Le processus de civilisation et la formation d’une élite impériale (690-810)
L’Etat impérial est donc, à ce stade, à peu près structuré. La nouvelle ville devient le lieu de résidence de l’élite des communautés soumises et de l’élite du peuple conquérant. Le dynaste à la tête de la trésorerie absorbe un excédent des contributions de plus en plus important. L’administration, la maison du dynaste, ses courtisans et la nouvelle élite dépensent beaucoup et font à l’industrie des communautés soumises des commandes de luxe. Ces mêmes financiers voient converger autour d’eux de lettrés flatteurs pour l’un ou l’autre corps d’élite qui « vivent au dépend de ceux qui les écoutent ». C’est le processus appelé : « civilisation ».

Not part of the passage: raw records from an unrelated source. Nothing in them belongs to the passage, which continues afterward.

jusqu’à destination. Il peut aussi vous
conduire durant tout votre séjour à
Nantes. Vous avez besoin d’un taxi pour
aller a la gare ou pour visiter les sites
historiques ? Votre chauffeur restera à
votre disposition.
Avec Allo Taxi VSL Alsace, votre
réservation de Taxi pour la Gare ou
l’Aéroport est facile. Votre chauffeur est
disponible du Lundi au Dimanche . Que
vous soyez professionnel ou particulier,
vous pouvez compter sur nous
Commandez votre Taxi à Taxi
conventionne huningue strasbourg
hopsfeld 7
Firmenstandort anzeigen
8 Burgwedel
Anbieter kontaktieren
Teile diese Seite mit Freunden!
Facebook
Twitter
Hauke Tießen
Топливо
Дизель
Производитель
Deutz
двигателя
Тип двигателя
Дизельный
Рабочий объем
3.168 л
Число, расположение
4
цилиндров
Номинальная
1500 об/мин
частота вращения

Dans ce système, seule l’ancienne aristocratie militaire résiste à sa perte d’influence et forme des partis et groupes de pression, qui sont la plupart du temps dirigé par des généraux rivaux, et forment un système clientéliste qui, sur le long terme, agit en sa défaveur puisque le chauvinisme qui en découle favorise une élite parmi les envahisseurs, en tant que chefs de partis.
Ceci contraint l’administration du dynaste, avec le soutien des communautés, à recruter d’autres militaires pour faire contre-poids. Lorsque l’ancienne aristocratie militaire est vaincue, son élite est absorbée par la cour dynastique et le reste est rétrogradé au rang de communauté de contribuable, peu à peu, chacun de ses privilèges (part de l’impôt d’abord, puis, exemption de contribution après) sont abolis.

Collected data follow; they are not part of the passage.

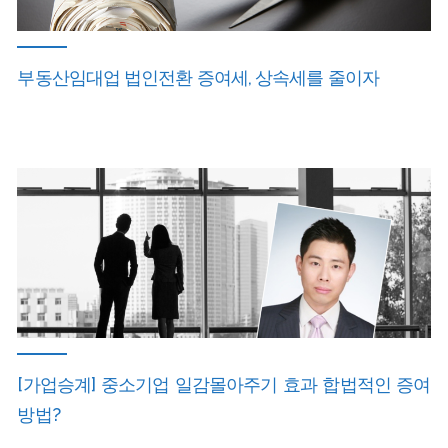
부동산임대업 법인전환 증여세, 상속세를 줄이자
[가업승계] 중소기업 일감몰아주기 효과 합법적인 증여
방법?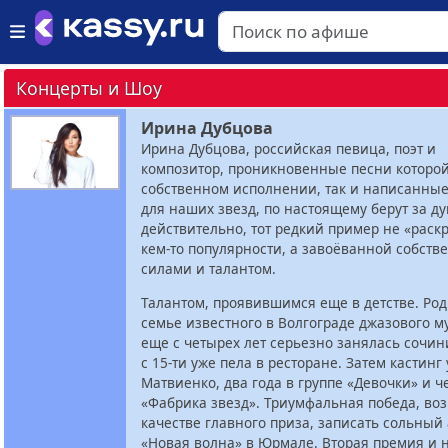
Концерты и Шоу
Ирина Дубцова
Ирина Дубцова, российская певица, поэт и
композитор, проникновенные песни которой,
собственном исполнении, так и написанны
для наших звезд, по настоящему берут за ду
действительно, тот редкий пример не «раск
кем-то популярности, а завоёванной собст
силами и талантом.
Талантом, проявившимся еще в детстве. Ро
семье известного в Волгограде джазового м
еще с четырех лет серьезно занялась сочин
с 15-ти уже пела в ресторане. Затем кастинг
Матвиенко, два года в группе «Девочки» и ч
«Фабрика звезд». Триумфальная победа, воз
качестве главного приза, записать сольный
«Новая волна» в Юрмале. Вторая премия и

Les stratégies de survie : nouvelle aristocratie militaire, Etat providence ou nouvelle invasion barbare
Finalement, soit le nouvel Etat centralisé succombe à la nouvelle aristocratie des mercenaires, soit un nouveau peuple barbare vient piller le pays, et établir ses propres abonnements, enclenchant un nouveau cycle de fondation impériale, puis de création d’un Etat et finalement de civilisation.
L’Etat impérial peut aussi tenter, après l’argument sécuritaire, de gagner la faveur des communautés par la carotte : les donations. Le dynastie construit des greniers qui assurent la survie alimentaire en cas de famine. En somme, avec l’argent prélevé aux communautés, il leur garantie qu’une part leur reviendra. Comme les communautés ont développé une forme de dépendance à la sous-traitance sécuritaire de l’Etat et à ses commandes industrielles et commerciales, leurs élites ignorent délibérément qu’au départ les communautés auraient pu le financer elle-même à bien moindre coût _les dépenses somptuaires de la capitale en moins_ et rendent grâce à l’Etat pour sa générosité. Il se rend irremplaçable : c’est l’Etat providence. Il fonde des écoles, des centres cultuels, des hôpitaux, des universités, avec les « deniers publics ».
L’Etat moderne a donc, avec l’appui d’une administration solide et en usant du renouvellement constant de son mercenariat sécuritaire, une politique de séduction à l’égard des contribuables. Cette politique de séduction aboutit à laisser supposer au contribuable qu’il est membre d’une vaste cité et que son impôt est une cotisation.